The curious thing in this life was that the influence of these two great antipodeans was held in the balance, and the one appeared as continuing the work begun by the other.

One would have thought that it was impossible, and that the influence of the one would not have allowed itself to be ingrafted on the work of the other. Imagine Heyse’s refined sensualism beside Ibsen’s negation of the senses! Between the disciples of the one, a comprehensive sympathy; between the others—no mercy. That there is no mercy to be found amongst the people of our day—that each one is imprisoned in the iron harness of his own interests—that was just the terrible news that Ibsen imparted to us in his dramas, when he urged us to help ourselves because there was no other help to be had.

Yet the figures of Ibsen’s principal women are to be found in Heyse, for before Ibsen Heyse had already met with and understood the apparitions with which Ibsen has revolutionised us; Heyse discovered the same highly developed type in a few solitary specimens which have only been discovered by Ibsen many years later.

There is Nora, for instance, who has become the platform woman. I do not think that anyone has ever explained in what Nora’s sacrifice for her husband consisted. It rests upon Heyse’s fundamental principle—the incommensurable, i.e., that which cannot be measured by the common standard. In the essay upon Heyse I have enlarged upon this. In Nora’s eyes love is the great miracle, the gift that one receives without having done anything to deserve it. In her eyes there is nothing above or below that can be compared to love. That is how she loves her Helmer. Social duties and other considerations, unless they are in some way connected with him, have no existence for her. Her husband takes the place of the entire network of engagements and obligations with which most people, especially women, occupy the greater part of their lives. Everything that is exists for her only in its relation to him; if it bears no relation to him, it has no existence for her either. Her love is her religion, her law book, her moral code, and the sole object of her being. And her great disappointment is this: that for Helmer love is not the incommensurable, it is not the thing which is of chief importance in his life. She had given herself to him entirely, but he had not given himself in like manner, and the discovery freezes her heart and her senses. The much-talked of “miracle” in which she can no longer believe is nothing other than the awakening of the incommensurable in Helmer’s soul.

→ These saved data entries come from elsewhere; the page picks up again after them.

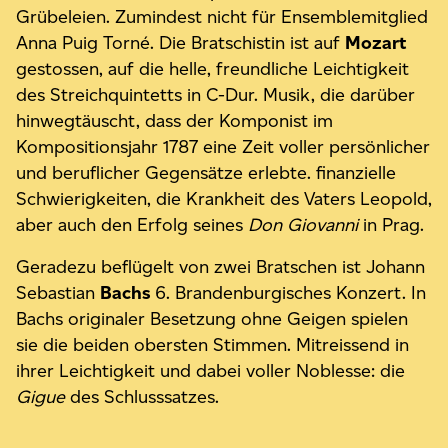
Grübeleien. Zumindest nicht für Ensemblemitglied
Anna Puig Torné. Die Bratschistin ist auf
Mozart
gestossen, auf die helle, freundliche Leichtigkeit
des Streichquintetts in C-Dur. Musik, die darüber
hinwegtäuscht, dass der Komponist im
Kompositionsjahr 1787 eine Zeit voller persönlicher
und beruflicher Gegensätze erlebte. finanzielle
Schwierigkeiten, die Krankheit des Vaters Leopold,
aber auch den Erfolg seines
Don Giovanni
in Prag.
Geradezu beflügelt von zwei Bratschen ist Johann
Sebastian
Bachs
6. Brandenburgisches Konzert. In
Bachs originaler Besetzung ohne Geigen spielen
sie die beiden obersten Stimmen. Mitreissend in
ihrer Leichtigkeit und dabei voller Noblesse: die
Gigue
des Schlusssatzes.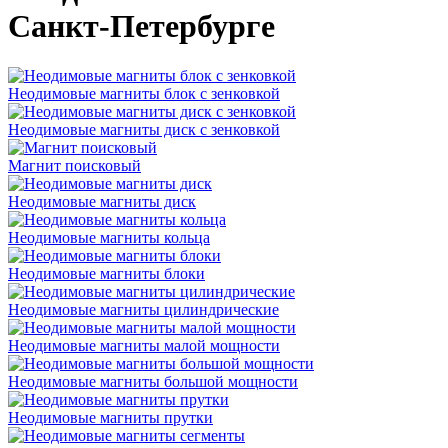
Санкт-Петербурге
Неодимовые магниты блок с зенковкой
Неодимовые магниты диск с зенковкой
Магнит поисковый
Неодимовые магниты диск
Неодимовые магниты кольца
Неодимовые магниты блоки
Неодимовые магниты цилиндрические
Неодимовые магниты малой мощности
Неодимовые магниты большой мощности
Неодимовые магниты прутки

Here we have the fundamental instinct of human nature which both Heyse and Ibsen, independently of one another, discover to be the absolute and all-ruling motive in the lives of hundreds of the women of their time. Heyse was the first to immortalise this variety, and in his Children of the World he calls her Toinette; Ibsen calls her Hedda Gabler. She is the sexless woman who is filled with spiritual emotions, and who, though utterly passionless, is a mistress of the art of attracting and fascinating the man, though the mere thought of abandoning herself to him fills her with a feeling of unconquerable horror. It is a type which has considerably increased in numbers and lost in charm during the last ten years; the woman who is really emancipated and entirely freed from man, the unmarried professional woman who is perfectly contented with her lot and who preaches happiness in independence—Björnson’s apostles of purity with Svava at their head, or Hauptmann with his Anna Mahr and the brother and sister theory (Lonely People), which same doctrine is now being ardently preached by the aged Tolstoy.

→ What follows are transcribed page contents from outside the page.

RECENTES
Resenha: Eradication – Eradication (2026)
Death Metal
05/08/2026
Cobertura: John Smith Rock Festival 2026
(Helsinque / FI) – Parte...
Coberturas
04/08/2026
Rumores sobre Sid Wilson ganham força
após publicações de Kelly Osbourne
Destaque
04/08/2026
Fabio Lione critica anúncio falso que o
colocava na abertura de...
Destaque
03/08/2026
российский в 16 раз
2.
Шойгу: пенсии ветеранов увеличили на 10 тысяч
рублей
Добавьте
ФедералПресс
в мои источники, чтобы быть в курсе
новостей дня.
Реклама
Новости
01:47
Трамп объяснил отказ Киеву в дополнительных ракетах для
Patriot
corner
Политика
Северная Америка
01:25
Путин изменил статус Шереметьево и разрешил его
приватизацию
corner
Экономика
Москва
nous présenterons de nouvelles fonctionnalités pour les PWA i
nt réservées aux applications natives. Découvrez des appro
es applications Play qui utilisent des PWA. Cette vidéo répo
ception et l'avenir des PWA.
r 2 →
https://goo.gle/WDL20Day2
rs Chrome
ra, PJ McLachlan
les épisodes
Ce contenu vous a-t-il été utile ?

Björnson’s Svava is also forestalled by Heyse in the person of a young girl of noble family (In Paradise) who sends away her strong, handsome young lover as soon as she discovers that he has lived with another woman.

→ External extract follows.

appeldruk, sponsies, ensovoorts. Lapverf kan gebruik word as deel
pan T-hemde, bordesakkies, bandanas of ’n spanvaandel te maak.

Thus we find that the heroines of the Scandinavian problem-novel are no northern discoveries, but are developments of this century who had their origin in real life, where Heyse, who understood women, found them, and made them known to the public in his writings long before the problem-novel was invented.

In the meantime external conditions have undergone a considerable change.

Heyse’s woman was an aristocrat who was protected on all sides, but Ibsen’s woman lived alone in the midst of that universal “struggle for life,” which is the peculiar feature of our time, and Björnson’s reformer was a woman of the people, who elbowed her way alone through the crowd, and preached morals to men.